Within trawl samples, a large range of body sizes was collected, with a wide variety of wet weights and water contents. The largest contributors to wet weight, dry weight, or carbon content were not necessarily the most numerically abundant taxa. For example, cnidarians have higher water content (95%) compared to fishes (80%) (Table ST1). As a result, in three of four trawls where we estimated carbon compositions, hard-bodied crustacean and fishes were the highest metazoan contributors. Cnidarians and ctenophores comprised a substantial proportion of Tucker trawl wet weight biomass, but contributed less to dry weight and carbon content (Figure 3).

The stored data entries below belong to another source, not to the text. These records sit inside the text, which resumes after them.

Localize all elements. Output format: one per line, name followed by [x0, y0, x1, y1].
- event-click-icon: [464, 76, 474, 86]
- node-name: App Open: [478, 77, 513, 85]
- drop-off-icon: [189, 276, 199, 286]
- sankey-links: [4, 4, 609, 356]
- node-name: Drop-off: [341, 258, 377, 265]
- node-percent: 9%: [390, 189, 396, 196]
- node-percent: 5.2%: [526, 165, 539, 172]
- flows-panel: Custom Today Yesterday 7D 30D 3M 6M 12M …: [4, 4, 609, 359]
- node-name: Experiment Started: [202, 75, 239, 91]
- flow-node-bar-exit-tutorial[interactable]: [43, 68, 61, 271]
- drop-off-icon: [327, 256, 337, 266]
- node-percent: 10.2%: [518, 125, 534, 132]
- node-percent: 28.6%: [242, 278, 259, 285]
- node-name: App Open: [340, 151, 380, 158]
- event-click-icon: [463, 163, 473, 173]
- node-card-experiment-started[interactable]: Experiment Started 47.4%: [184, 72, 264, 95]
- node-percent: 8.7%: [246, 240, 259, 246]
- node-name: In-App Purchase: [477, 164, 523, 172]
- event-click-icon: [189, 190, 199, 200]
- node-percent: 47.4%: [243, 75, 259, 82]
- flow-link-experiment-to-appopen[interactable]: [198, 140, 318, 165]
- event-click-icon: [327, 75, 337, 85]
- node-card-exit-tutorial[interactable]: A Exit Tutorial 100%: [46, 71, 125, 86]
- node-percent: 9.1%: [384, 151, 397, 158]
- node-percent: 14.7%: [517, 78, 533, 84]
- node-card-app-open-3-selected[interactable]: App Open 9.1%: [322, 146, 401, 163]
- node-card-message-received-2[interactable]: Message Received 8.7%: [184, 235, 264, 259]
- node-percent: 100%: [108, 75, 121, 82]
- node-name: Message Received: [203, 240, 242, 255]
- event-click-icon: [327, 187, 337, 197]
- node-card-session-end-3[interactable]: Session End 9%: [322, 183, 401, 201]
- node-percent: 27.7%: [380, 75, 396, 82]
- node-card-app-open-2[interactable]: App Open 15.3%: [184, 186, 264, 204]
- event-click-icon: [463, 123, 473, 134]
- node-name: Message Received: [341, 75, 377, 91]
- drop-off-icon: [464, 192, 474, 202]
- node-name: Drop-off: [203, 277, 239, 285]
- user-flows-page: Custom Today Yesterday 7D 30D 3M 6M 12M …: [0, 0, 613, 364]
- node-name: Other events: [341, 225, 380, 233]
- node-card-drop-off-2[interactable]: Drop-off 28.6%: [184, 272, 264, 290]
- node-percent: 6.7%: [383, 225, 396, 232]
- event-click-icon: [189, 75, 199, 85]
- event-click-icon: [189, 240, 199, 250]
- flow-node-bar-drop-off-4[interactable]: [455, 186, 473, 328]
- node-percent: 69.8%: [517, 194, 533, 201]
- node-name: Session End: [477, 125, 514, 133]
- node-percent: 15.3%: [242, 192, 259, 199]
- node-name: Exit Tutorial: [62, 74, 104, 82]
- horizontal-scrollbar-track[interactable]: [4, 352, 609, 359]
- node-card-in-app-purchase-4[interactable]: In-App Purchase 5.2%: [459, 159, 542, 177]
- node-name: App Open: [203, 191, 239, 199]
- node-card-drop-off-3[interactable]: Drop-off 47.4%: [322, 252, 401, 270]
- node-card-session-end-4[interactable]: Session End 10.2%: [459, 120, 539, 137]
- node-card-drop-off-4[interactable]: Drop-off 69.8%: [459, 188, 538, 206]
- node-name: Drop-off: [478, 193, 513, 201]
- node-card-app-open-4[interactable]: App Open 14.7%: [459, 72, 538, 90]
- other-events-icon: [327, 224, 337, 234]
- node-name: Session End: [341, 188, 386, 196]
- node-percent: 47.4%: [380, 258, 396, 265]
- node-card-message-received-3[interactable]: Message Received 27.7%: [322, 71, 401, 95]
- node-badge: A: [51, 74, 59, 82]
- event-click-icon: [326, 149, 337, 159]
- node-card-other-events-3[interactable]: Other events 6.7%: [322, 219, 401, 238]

Estimating microbial and metazoan biomass and comparing biomass between two trawl types illustrates how sampling methods can substantially affect our perceptions of community composition. Biomass estimates from Tucker trawl samples were substantially higher than those from the MOCNESS, and thus microbes comprised a smaller percentage (< 10%) of community biomass, compared to MOCNESS samples. Using MOCNESS data, therefore, would suggest that microbes represent more than half of the community carbon, whereas based on Tucker trawl data, microbes represent 7x less than carbon from metazoans. The large difference in microbial carbon contributions between the MOCNESS and Tucker trawls highlights the need to understand how sampling gear affects biomass estimates before extrapolating such estimates to regional or global scales.
Sampling Gear Performance
Given the concurrent sampling design we employed, we were able to co-collect samples and account for spatio-temporal shifts in community composition. Thus, the pronounced differences in community composition and biomass were likely driven by differences in gear performance between the three sampling approaches. Inherent biases and gear performance differ across sampling approaches and directly affects the types and abundances of animals captured. For net tow systems, it is well known that towing speed and mesh and mouth size can influence both trawl performance and catch composition (Broughton and Lough, 2006; Skjoldal et al., 2013; Kwong et al., 2018; Giachini Tosetto et al., 2019). In this study, the Tucker trawl and MOCNESS were both towed at 1.5 knots to facilitate the collection of gelatinous animals and minimize the possibility that towing speed itself contributed to taxonomic differences between sampling techniques.
Differences in composition and overall biomass between the MOCNESS and Tucker trawls were likely driven by differences in the physical structure of the net tow systems. First, the Tucker trawl had a larger mouth area and much more gradual taper than the MOCNESS, which may account for some differences in catch composition. Although we did not examine the size structure of specimens in this study, it is possible that larger, more active micronekton were able to avoid the smaller MOCNESS frame compared to the Tucker trawl. However, the primary differences we found in community composition between trawl methods were related to hard-bodied versus soft-bodied animals, which is not likely to be explained by mouth area.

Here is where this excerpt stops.